WORK TASK: When the string "center" is part of a line in the data below, report the whole line.

Recorded data:
_ _ _ _ _ _ _
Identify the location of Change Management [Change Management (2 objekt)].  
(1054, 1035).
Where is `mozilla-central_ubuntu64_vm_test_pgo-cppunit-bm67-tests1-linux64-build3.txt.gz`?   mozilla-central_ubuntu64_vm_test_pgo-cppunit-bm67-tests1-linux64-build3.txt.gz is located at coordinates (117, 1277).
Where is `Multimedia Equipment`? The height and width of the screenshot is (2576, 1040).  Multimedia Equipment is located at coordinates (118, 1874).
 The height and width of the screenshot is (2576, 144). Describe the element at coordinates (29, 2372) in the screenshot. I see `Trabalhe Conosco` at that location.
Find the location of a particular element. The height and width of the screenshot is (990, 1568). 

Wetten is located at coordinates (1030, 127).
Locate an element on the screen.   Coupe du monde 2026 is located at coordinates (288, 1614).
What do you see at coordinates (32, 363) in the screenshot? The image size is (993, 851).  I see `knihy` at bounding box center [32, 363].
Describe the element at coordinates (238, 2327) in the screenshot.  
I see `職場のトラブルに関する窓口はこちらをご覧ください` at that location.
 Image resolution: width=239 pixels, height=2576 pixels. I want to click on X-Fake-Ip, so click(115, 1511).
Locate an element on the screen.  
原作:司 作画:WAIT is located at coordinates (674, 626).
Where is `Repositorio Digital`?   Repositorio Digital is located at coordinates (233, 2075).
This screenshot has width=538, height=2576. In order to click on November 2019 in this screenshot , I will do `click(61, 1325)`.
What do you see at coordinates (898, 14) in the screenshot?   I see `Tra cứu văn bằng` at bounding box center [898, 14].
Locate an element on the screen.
_ _ _ _ _ _ _
RESULT:
What do you see at coordinates (32, 363) in the screenshot? The image size is (993, 851).  I see `knihy` at bounding box center [32, 363].
What do you see at coordinates (898, 14) in the screenshot?   I see `Tra cứu văn bằng` at bounding box center [898, 14].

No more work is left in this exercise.